Дни становились длиннее, и я успевал сделать больше. Я закрепил верхние доски обшивки и вырубил банки. Пришла пора искать заготовки для поперечных ребер судна, некоторые называют их шпангоутами, их устанавливают внутри судна, чтобы закрепить доски обшивки. Еще нужно было найти подходящую древесину для мачты и весел. Это заняло у меня больше половины месяца, чему я только радовался, ведь мне приходилось подолгу пропадать в лесу. Если бы Свейн вновь приехал, он бы, конечно, осведомился, зачем я делаю шпангоуты, мачту и весла, ведь для погребального корабля они не нужны. А потом он бы опять меня пнул или еще чего хуже.
Вернувшись домой с последним веслом, я увидел, что Хальвдан сидит в дверном проеме.
– Обшивка, – простонал он, когда я помог ему встать. Он махнул рукой в сторону лодки. – Они пригнаны недостаточно ровно, парень. Я и отсюда это вижу. Корабль даст течь.
Я довел его до лежанки и укрыл шкурами. Он тяжело выдохнул и закрыл глаза.
В последующие дни я содрал все доски, кроме тех, которые закрепляли братья и сам Хальвдан. Сначала попытался счистить вязкий вар, но он уже застыл. Пришлось нагревать доски на огне, чтобы их очистить, но некоторые от этого покорежились, а некоторые загорелись, так что половину я испортил. Пришлось идти в лес и рубить новые деревья. Третий месяц зимы подходил к концу, становилось теплее. В заливе трескался лед. Я вдруг поймал себя на том, что стою неподвижно, глядя на море. Раньше я рассчитывал, что дострою корабль к приходу весны, но теперь это казалось невозможным.

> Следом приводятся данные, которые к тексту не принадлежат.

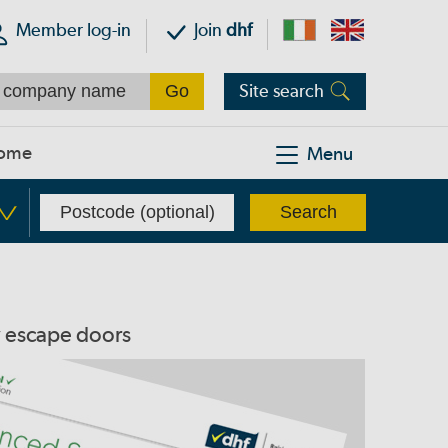
Member log-in
Join
dhf
Site search
ome
Menu
y escape doors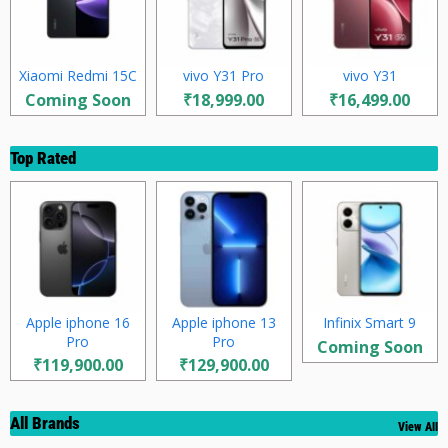
Xiaomi Redmi 15C
vivo Y31 Pro
vivo Y31
Coming Soon
₹18,999.00
₹16,499.00
Top Rated
Apple iphone 16
Apple iphone 13
Infinix Smart 9
Pro
Pro
Coming Soon
₹119,900.00
₹129,900.00
All Brands
View All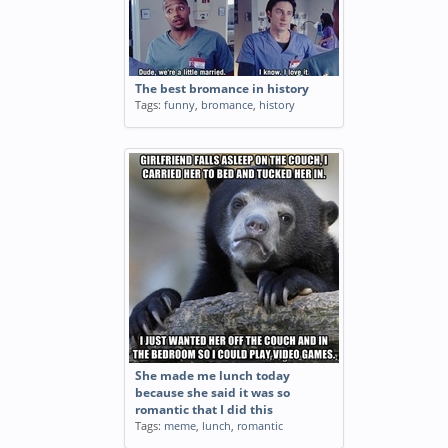
The best bromance in history
Tags:
funny
,
bromance
,
history
She made me lunch today
because she said it was so
romantic that I did this
Tags:
meme
,
lunch
,
romantic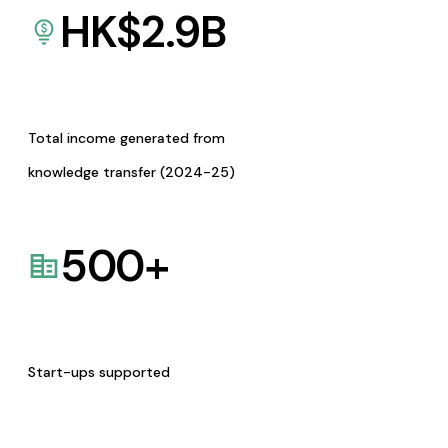
HK$
2.9
B
Total income generated from
knowledge transfer (2024-25)
500
+
Start-ups supported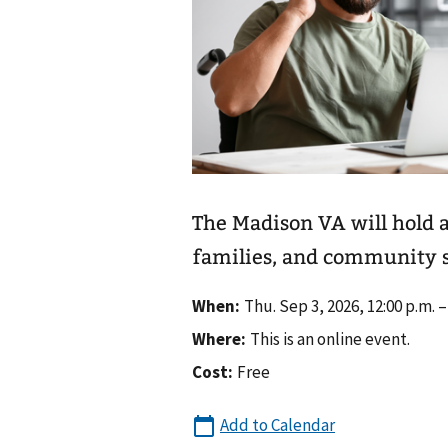
The Madison VA will hold 
families, and community s
When:
Thu. Sep 3, 2026, 12:00 p.m. –
Where:
This is an online event.
Cost:
Free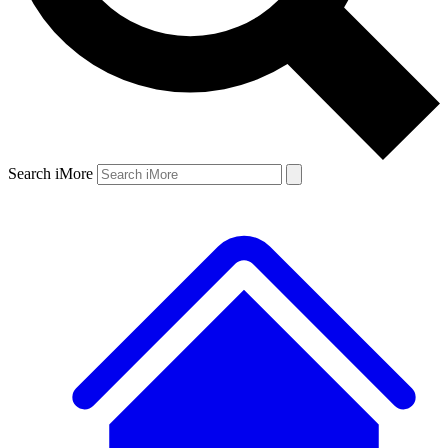
Search iMore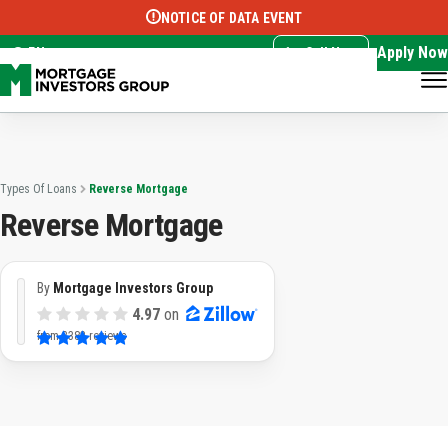
NOTICE OF DATA EVENT
Translate this page:
Select Language
▼
Apply Now
EN
Call Now
Types Of Loans
Reverse Mortgage
Reverse Mortgage
By
Mortgage Investors Group
4.97
on
from
3382 reviews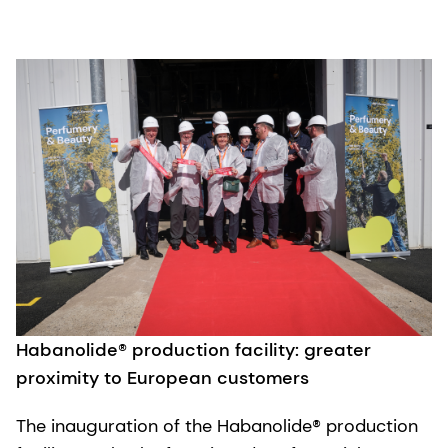
Habanolide® production facility: greater
proximity to European customers
The inauguration of the Habanolide® production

И все же мне тогда было тринадцать лет, и даже рабский ошейник на загривке не смог убить мой юношеский задор. На следующее утро я проснулся воодушевленный и отправился в зимний лес. Прежде чем солнце скрылось за западным краем неба, я срубил и очистил от веток достаточно деревьев, чтобы вытесать новые доски. За это я взялся на следующий день.
Ближе к вечеру явился Свейн. Он сидел в седле и, щурясь, осматривал содранные мной доски, а я сидел в доме с Фенриром в охапке, боясь высунуть нос наружу. Наконец он уехал.
На следующий день с юга подул теплый ветер и принес с собой оттепель. Я был в лесу, тесал ствол сосны, который, как мне казалось, подходил для рулевого весла. На эту работу ушел весь день, и, только вернувшись домой, я увидел: лед в бухте тронулся. И будто сами боги решили даровать торжищу раннюю весну, я почувствовал, что ветер поменялся. Теперь он дул с берега, и льдины медленно поплыли прочь, к морю.
– Весна пришла, – прозвучал вдруг голос Хальвдана тем вечером. Он лежал под шкурами, взгляд был необычно ясен. – Скоро приплывут мои сыновья и заберут меня с собой.